UAFS wins another $2 million in grants for regional workforce development program

by Talk Business & Politics staff (staff2@talkbusiness.net) 574 views 

Dr. Brian McLaughlin, associate professor of computer and information sciences, works with an Alma High School student in a computer science class offered through the Regional Workforce Grants. (photo courtesy of the University of Arkansas at Fort Smith)

The University of Arkansas at Fort Smith (UAFS) has received nearly $2 million in “continuation” grants from the Arkansas Department of Higher Education (ADHE) for the university’s existing Regional Workforce Grant programs.

With the funds, UAFS will offer concurrent credit courses to students at local high schools for two more years in robot automation and cyber systems to help address the skills gaps in those fields. A $999,999 grant for cyber systems and a $997,891 grant for robotics automation will fund concurrent credit courses at Fort Smith, Greenwood, Charleston, and Alma public schools, in addition to the Future School of Fort Smith. Instead of being offered at local high schools, the courses will be offered on-site at local industries – robotics automation at ABB and cyber systems at ArcBest – to immerse students in real-world work environments.

A first round of funding for the Regional Workforce Grant (RWG) program came in 2016, with $987,000 for robotics and $984,000 for cyber systems.

The school also will add Career Camp, which will take a group of eighth-grade students in Fort Smith Public Schools through an introduction to high-demand career fields like manufacturing and information technology via tours of local businesses and industry partners. The camp will take place in the fall semester, culminating in the students creating a career plan.

“The industry and K-12 partnerships formed by UAFS in connection with the Regional Workforce Grants are critical to the overall mission of the grants,” said Amanda Seidenzahl, director of the RWG program. “The Career Camp is a valuable opportunity to provide an even earlier connection for students to learn about in-demand career options available in the Fort Smith region.”

Dr. Ken Warden, dean of the College of Applied Science and Technology at UAFS, thanked ADHE for their support of a “world-class” educational program.

“We are very thankful to the Arkansas Department of Higher Education and Director Maria Markham for her visionary approach to improving workforce education,” Warden said. “UAFS will leverage this grant, which has become the statewide model for public-private partnerships, to continue offering world-class educational opportunities to students in our region.”

ADHE Director Maria Markham praised the program’s innovation and collaboration.

“The Regional Workforce Grant Committee is pleased to award a continuation grant to UAFS. Amanda Seidenzahl and the Regional Workforce staff at UAFS have innovatively leveraged their partnerships with local industry to the benefit of students with proven outcomes,” Markham said in a statement from UAFS. “This coordination between high school students, college students, and industry is influential to create a successful economic climate in Arkansas.”

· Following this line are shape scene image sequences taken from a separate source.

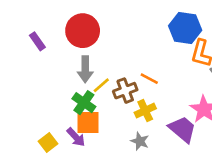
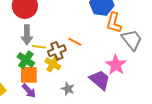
yellow line: (101, 85) -> (39, 47), turned 48
yellow cross: (145, 111) -> (53, 64), moved, turned -35
purple arrow: (76, 137) -> (29, 91), moved

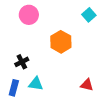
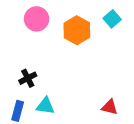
orange hexagon: (61, 42) -> (77, 30), moved

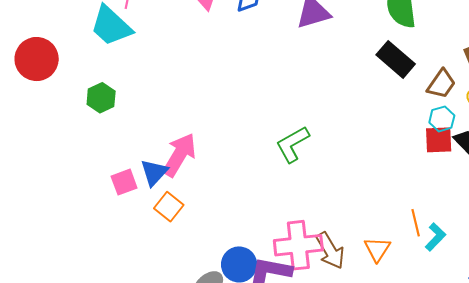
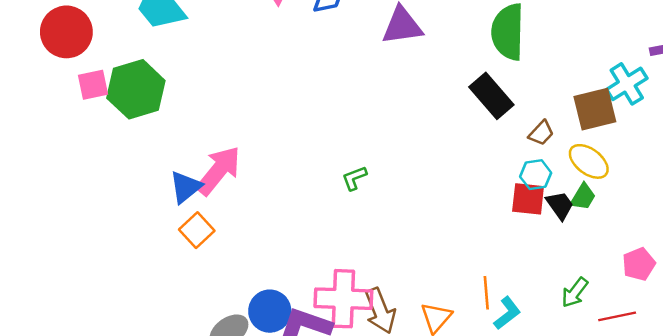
brown trapezoid: (441, 84) -> (541, 133), size x0.7
green hexagon: (101, 98) -> (136, 89), size x1.6
green L-shape: (293, 144) -> (354, 178), size x0.6
pink square: (124, 182) -> (93, 85), moved

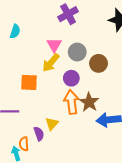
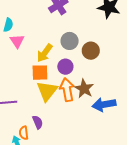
pink triangle: (54, 45) -> (17, 41), moved
orange square: (29, 82) -> (40, 73), moved
yellow triangle: (52, 124) -> (47, 91), moved, size x1.6

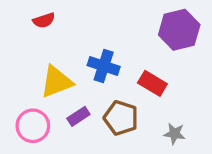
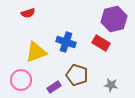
red rectangle: (152, 83) -> (101, 43), moved
purple rectangle: (78, 116) -> (54, 87), moved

Talk Business & Politics featured the workforce development programs in February. At that time, UAFS had only received the 2016 funding round. In addition to the new money, the university is working toward self-sustaining cost-share programs with participating districts to continue the programs indefinitely. Warden told Talk Business & Politics in the previous interview the two programs were designed to complement the university’s long-running Western Arkansas Technical Center (WATC), which welcomes students from outlying schools to take concurrent-credit college courses while working toward their high school diploma.

The workforce development program utilizes UAFS instructors, who teach the courses as part of the regular school day. The robot automation program launched in the 2016-2017 school year with Charleston, Greenwood, and Southside High Schools. Since that time, Booneville and Van Buren High Schools have joined, utilizing accompanying funds from grants through the Guy Fenter Educational Cooperative and Arkansas Department of Career Education. On the Cyber Systems side, pilot schools were Alma, Northside, and Van Buren High Schools. Future School of Fort Smith and Greenwood followed, and Van Buren added the Robot component for the 2017-2018 School Year for a total of eight participating schools.

As part of the programs, UAFS provides executive mentorship programs to each district. Partner companies include ABB/Baldor Electric, ArcBest, the Arkansas Air National Guard 188th Wing, Arkansas Army National Guard, Arvest, Hickory Springs Manufacturing, Pernod-Ricard, Trane Custom Commercial, Walmart Technologies, and Weldon, Williams, & Lick.